Elizabeth Edwards, Democratic presidential candidate John Edwards' wife, wants affirmative action -- for white males. Okay, she didn't put it exactly that way. Here's what happened.

In explaining why her husband relies so heavily on the Internet -- as opposed to traditional media -- to get his message out, Mrs. Edwards said, "In some ways, it's the way we have to go. We can't make John black, we can't make him a woman. Those things get you a lot of press, worth a certain amount of fundraising dollars. Now it's nice to get on the news, but not the be-all and end-all."

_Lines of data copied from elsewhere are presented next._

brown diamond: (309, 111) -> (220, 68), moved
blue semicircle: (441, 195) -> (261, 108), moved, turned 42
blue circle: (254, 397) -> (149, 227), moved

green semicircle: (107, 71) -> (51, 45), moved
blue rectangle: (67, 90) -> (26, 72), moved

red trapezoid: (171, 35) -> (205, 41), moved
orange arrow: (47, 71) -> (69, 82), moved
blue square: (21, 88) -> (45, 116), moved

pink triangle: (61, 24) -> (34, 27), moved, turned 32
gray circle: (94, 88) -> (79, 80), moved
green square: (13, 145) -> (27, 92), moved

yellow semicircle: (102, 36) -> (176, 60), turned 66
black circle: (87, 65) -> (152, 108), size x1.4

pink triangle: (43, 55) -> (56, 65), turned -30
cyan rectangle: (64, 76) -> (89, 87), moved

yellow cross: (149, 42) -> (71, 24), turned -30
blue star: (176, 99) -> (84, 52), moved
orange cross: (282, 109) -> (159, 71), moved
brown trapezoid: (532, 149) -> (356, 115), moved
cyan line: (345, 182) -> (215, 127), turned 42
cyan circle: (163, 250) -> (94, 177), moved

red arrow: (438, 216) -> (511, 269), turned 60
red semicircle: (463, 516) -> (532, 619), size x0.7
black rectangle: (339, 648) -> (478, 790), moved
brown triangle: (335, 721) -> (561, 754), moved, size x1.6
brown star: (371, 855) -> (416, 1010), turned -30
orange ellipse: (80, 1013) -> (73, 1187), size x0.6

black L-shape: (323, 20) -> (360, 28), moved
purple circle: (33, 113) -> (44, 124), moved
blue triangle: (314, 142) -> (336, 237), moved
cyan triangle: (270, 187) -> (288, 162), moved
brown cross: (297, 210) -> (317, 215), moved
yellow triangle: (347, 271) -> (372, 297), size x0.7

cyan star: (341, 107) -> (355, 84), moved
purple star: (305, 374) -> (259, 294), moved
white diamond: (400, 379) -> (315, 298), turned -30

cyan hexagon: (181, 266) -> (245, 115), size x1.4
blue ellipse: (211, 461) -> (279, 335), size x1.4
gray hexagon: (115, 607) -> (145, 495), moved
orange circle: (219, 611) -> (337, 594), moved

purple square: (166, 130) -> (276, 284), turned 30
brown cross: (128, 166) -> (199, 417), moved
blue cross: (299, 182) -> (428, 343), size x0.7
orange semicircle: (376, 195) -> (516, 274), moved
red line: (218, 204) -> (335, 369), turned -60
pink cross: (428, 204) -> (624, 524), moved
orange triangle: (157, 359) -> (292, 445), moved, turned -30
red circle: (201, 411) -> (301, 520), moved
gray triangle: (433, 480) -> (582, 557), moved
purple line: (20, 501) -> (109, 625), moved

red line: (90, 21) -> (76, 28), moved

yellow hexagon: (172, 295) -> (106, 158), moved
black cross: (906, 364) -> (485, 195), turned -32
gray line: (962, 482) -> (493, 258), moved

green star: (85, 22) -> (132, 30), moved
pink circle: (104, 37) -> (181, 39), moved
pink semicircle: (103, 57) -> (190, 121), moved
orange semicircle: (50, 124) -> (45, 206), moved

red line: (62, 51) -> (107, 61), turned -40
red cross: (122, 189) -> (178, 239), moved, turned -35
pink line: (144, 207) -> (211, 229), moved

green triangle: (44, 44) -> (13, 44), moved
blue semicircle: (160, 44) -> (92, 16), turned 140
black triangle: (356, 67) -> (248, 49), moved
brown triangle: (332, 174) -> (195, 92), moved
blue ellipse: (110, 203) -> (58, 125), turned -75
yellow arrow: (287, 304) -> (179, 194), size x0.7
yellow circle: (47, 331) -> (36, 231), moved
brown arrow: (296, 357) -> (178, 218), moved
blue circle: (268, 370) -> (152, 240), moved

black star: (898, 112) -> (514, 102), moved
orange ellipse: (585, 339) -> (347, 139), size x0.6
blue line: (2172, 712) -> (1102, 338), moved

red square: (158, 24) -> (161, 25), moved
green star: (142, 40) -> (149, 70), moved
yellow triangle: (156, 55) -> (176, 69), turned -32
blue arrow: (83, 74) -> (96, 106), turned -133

So the strong campaign of Sen. Hillary Clinton, D-N.Y., reflects nothing more than her gender. And the competitive campaign of Sen. Barack Obama, D-Ill., rests primarily on his race. Hey, any black guy could pull this off -- whether Barack Obama, rapper Snoop Dogg or television personality Mr. T. What's the diff?

If, according to Edwards, gender plays such an important role, what happened to the 2000 presidential candidacy of now Sen. Elizabeth Dole, R-N.C.? Or what about black former Sen. Carol Moseley Braun, D-Ill., whose 2004 presidential campaign went nowhere? And Braun represented a "two-fer," both black and a woman.

Rev. Al Sharpton, who ran for president in 2004, complained that because of his race, the media ignored him. "I think when you look at the lack of diversity in the newsrooms," said Sharpton, "when you look at the lack of diversity from the editors and those in power, then you see them as automatically dismissive of anything that is not like them, which is white males. I think we've seen some very blatant racial insensitivity in the coverage of this race so far." Tell that to Mrs. Edwards.

What about Democratic New Mexico Gov. Bill Richardson, with his Hispanic heritage? He served as former President Bill Clinton's secretary of energy and as U.S. ambassador to the United Nations. Richardson also helped turn around the economy of New Mexico with tax cuts. In that state, he enjoys a popularity rating of 65 percent. Yet as a Democratic presidential candidate, he finds himself mired in single digits in the polls. What happened to his benefit?